PDA

View Full Version : How to achieve fastest database insertion



karankumar1609
18th November 2013, 11:53
Hello Everyone,

I am working with large database, and i have to insert 12000 queries per second.
I have seen a MySql database ENGINE (tokudb) through which fast insertion can be achieved, and now i am using it.
But the problem is when i insert query in my database using QSqlQuery it takes approx(80 ms) which is the slowest insertion.

Anyone know how to achieve fastest insertion using Qt?

Lesiok
18th November 2013, 13:19
First off all make many inserts in one transaction. Default is one insert - one transaction and this is a problem.
Show how you do it.

karankumar1609
18th November 2013, 13:26
I am inserting using this code



QTime timex;
timex.start();

// static int i = 0;
QString query = TableQueries::insertDataQuery();
qDebug() << ++i;

qDebug() << "::> " << timex.elapsed();
db_query.prepare(query);
qDebug() << ":::> " << timex.elapsed();

int pos = 0;
db_query.bindValue(pos++, Id);
db_query.bindValue(pos++, date);
db_query.bindValue(pos++, time);
db_query.bindValue(pos++, value);

qDebug() << "::::> " << timex.elapsed();
bool exec = db_query.exec();
qDebug() << ":::::> " << timex.elapsed();


And the frequency of my data is around 12000 records/Second.
Then how can transaction be achieved?

Lesiok
18th November 2013, 14:30
A problem is that You runs this code for every record. Change this code and run it for group of records (ie. every 100 records) something like this :

QString query = TableQueries::insertDataQuery();
db.transaction();//begin of transaction
db_query.prepare(query);
bool exec = false;
for( int i = 0; i < Id_list.size(); i++ )
{
int pos = 0;
db_query.bindValue(pos++, Id_list.at(i));
db_query.bindValue(pos++, date_list.at(i));
db_query.bindValue(pos++, time_list.at(i));
db_query.bindValue(pos++, value_list.at(i));
exec = db_query.exec();
if( !exec )
break;
}
if( exec )
db.commit();
else
db.rollback();

Remember that this is some idea not working code.

karankumar1609
18th November 2013, 16:19
Hii Lesiok,

Thanks for your solution, I have tried your solution but somehow its not sufficient for me.

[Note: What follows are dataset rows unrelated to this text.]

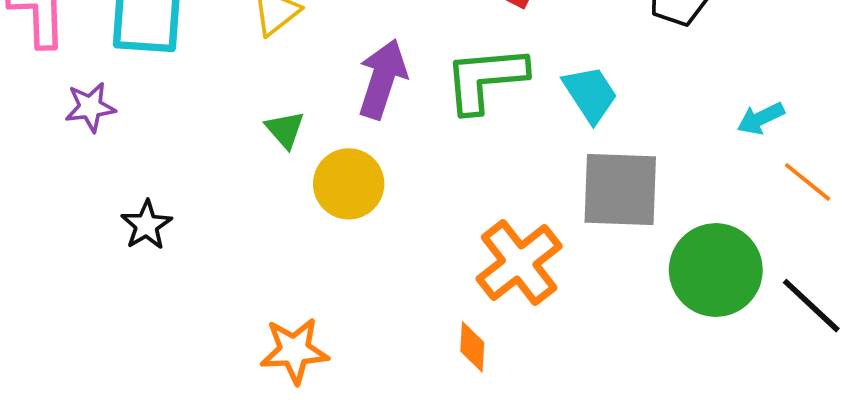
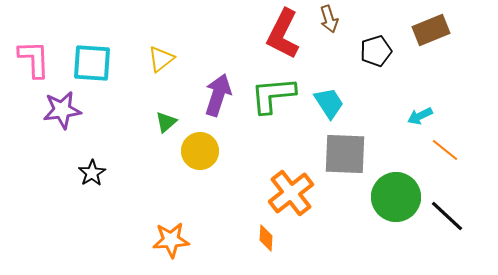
purple star: (90, 107) -> (62, 110), size x1.4
green triangle: (285, 130) -> (166, 122), turned 30

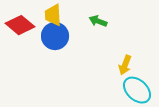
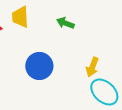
blue circle: (55, 36) -> (39, 66), moved

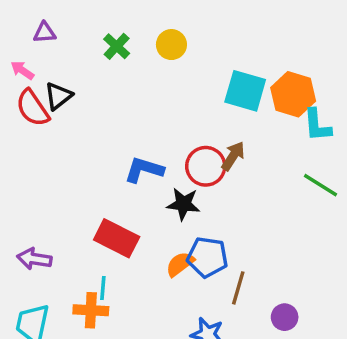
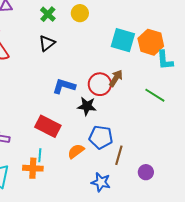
black triangle: (58, 96) -> (47, 43), moved
green line: (321, 185) -> (155, 95), moved
orange semicircle: (180, 264) -> (76, 151), moved

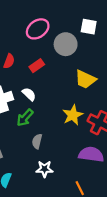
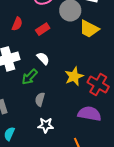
yellow trapezoid: (85, 79) -> (89, 29), moved
white semicircle: (29, 94) -> (43, 58), moved

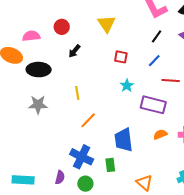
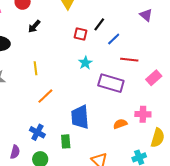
black line: (157, 36) -> (99, 24), moved
orange semicircle: (160, 134) -> (120, 124), moved
blue cross: (82, 157) -> (37, 132), size x0.7

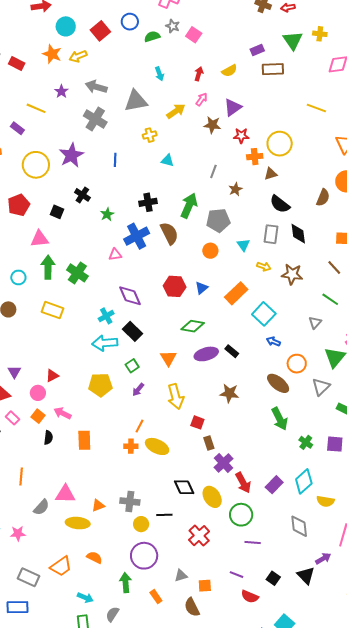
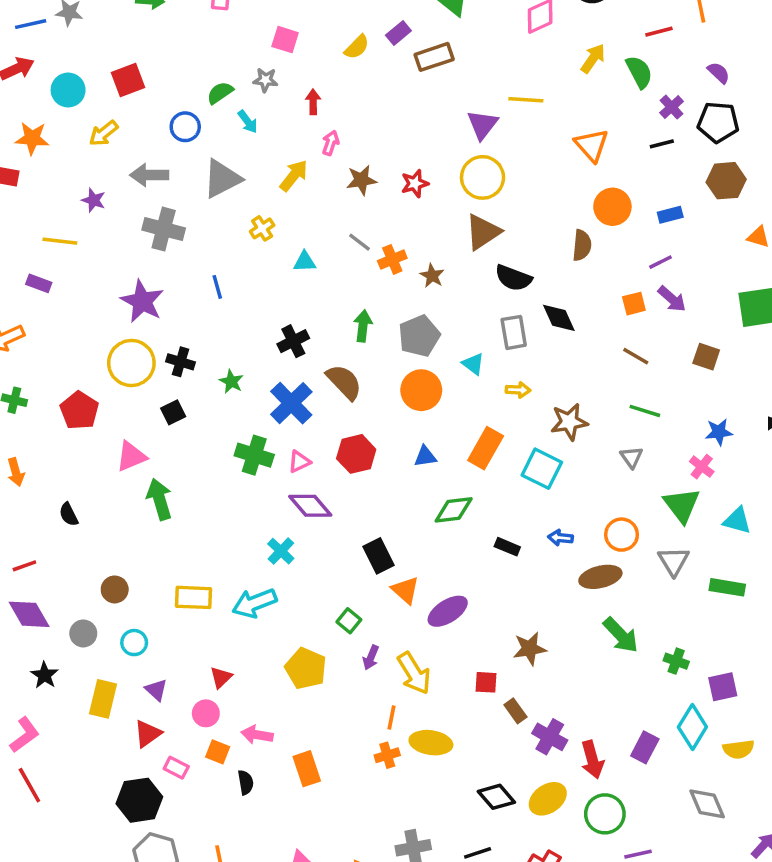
blue circle: (130, 22) -> (185, 127), moved
gray star: (173, 26) -> (265, 80), moved
red square: (100, 31) -> (128, 80), turned 36
green semicircle: (152, 37) -> (220, 93), moved
orange star: (52, 54) -> (32, 138), moved
yellow semicircle: (229, 71) -> (357, 47), moved
purple triangle: (233, 107) -> (482, 125), moved
orange cross: (255, 157) -> (392, 259), moved
yellow circle: (36, 165) -> (131, 363), moved
gray line: (213, 171) -> (359, 242), moved, turned -56
brown triangle: (271, 174) -> (483, 232), size x1.6
green arrow: (189, 206) -> (363, 326), size x0.7
black square: (57, 212) -> (173, 412), moved, turned -32
orange circle: (210, 251) -> (421, 390), size x1.5
pink triangle: (115, 255) -> (299, 462), moved
green cross: (77, 273) -> (254, 455), moved
brown star: (292, 274) -> (569, 422), moved
cyan circle: (18, 277) -> (134, 643), moved
red hexagon: (175, 286) -> (356, 454), moved
blue triangle: (202, 288) -> (425, 456), turned 48
yellow rectangle: (53, 310) -> (193, 597), moved
green diamond: (193, 326) -> (454, 510), moved
black rectangle: (132, 331) -> (379, 556), moved, turned 36
blue arrow: (273, 341) -> (560, 538), moved
cyan arrow: (105, 343) -> (254, 603), moved
purple ellipse: (206, 354) -> (448, 611), moved
brown ellipse: (278, 383) -> (600, 577), turned -35
yellow pentagon: (100, 385) -> (306, 668), turned -30
brown star: (229, 393) -> (530, 649), moved
yellow arrow: (176, 396) -> (414, 673), moved
purple square: (335, 444) -> (723, 687), moved
red arrow: (243, 483) -> (592, 760), turned 30
yellow ellipse: (212, 497) -> (548, 799), turned -75

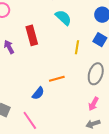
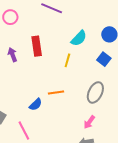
cyan semicircle: (63, 18) -> (79, 38), moved, turned 84
yellow line: (77, 47) -> (67, 60), moved

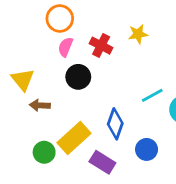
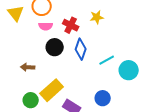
pink semicircle: (65, 47) -> (46, 26), turned -112
yellow triangle: (23, 80) -> (16, 13), moved
blue diamond: (115, 124) -> (81, 49), moved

It inserts 120 records in 107millisecond, which means ~1200 records in one second.
But my live feed will be ~12000 records per second.
I am searching for something which can do more faster insertion.
I am using tokudb which claim to insert million records in a second, but somehow i dont know why my database not do the same for me.

Any idea about that?

Lesiok
18th November 2013, 17:40
It depends on many conditions. As you can see a single INSERT lasted 80 ms and 120 in one transaction 107 ms. And what if You increase the number of INSERT statements in a transaction? What will be the difference between a program compiled in debug mode and release? The database is on the same or on another computer?
I think that with speed of tokudb is like with car manufacturers. Car manufacturers indicate that the fuel consumption of 5 liters per 100 km. They forget only add that in the laboratory that the reality on the road have no relation and the car on the road consumes 6.5 liters per 100 km ;)

ChrisW67
18th November 2013, 21:10
You achieve a million inserts a second with multiple processors running multiple insert threads against a database engine on the same machine, running entirely in RAM, over a persistent low latency connection, into a table with no indexes, constraints or foreign keys, and with code that is optimised within an inch of its life. Even then you probably round the result up to the nearest good marketing value. In short the figure is unrealistic.

This code:


#include <QCoreApplication>
#include <QSqlDatabase>
#include <QSqlQuery>
#include <QSqlError>
#include <QDate>
#include <QTime>
#include <QDebug>

int main(int argc, char **argv) {
QCoreApplication app(argc, argv);

QSqlDatabase db = QSqlDatabase::addDatabase("QMYSQL");
db.setHostName("localhost");
db.setDatabaseName("test");
db.setUserName("test");
db.setPassword("");
if (db.open()) {
// Set up a test table
QSqlQuery qry;
if (qry.exec("CREATE TEMPORARY TABLE atable(id INTEGER, d DATE, t TIME, v INTEGER)")) {
QTime stopwatch;
QDate testDate = QDate::currentDate();
QTime testTime = QTime::currentTime();

db.transaction();
stopwatch.start();
qry.prepare("INSERT INTO atable VALUES(?, ?, ?, ?)");
for (int i = 0; i < 10000; ++i) {
qry.bindValue(0, i);
qry.bindValue(1, testDate);
qry.bindValue(2, testTime);
qry.bindValue(3, i);
if (!qry.exec())
qDebug() << qry.lastError();
}
qDebug() << stopwatch.elapsed();
db.commit();
}
else
qDebug() << qry.lastError();
}
else
qDebug() << db.lastError();
return 0;
}

Does 10000 inserts in 2.8 seconds over a 100Mbps LAN to a remote server.
Does 10000 inserts in 0.29 seconds over a local socket. (This Linux MySQL machine is faster than the other, but not 10 times faster)
Does 10000 inserts in 0.37 seconds over the loopback network interface. This scales to 29.8 and 38.1 seconds respectively for 1e6 records.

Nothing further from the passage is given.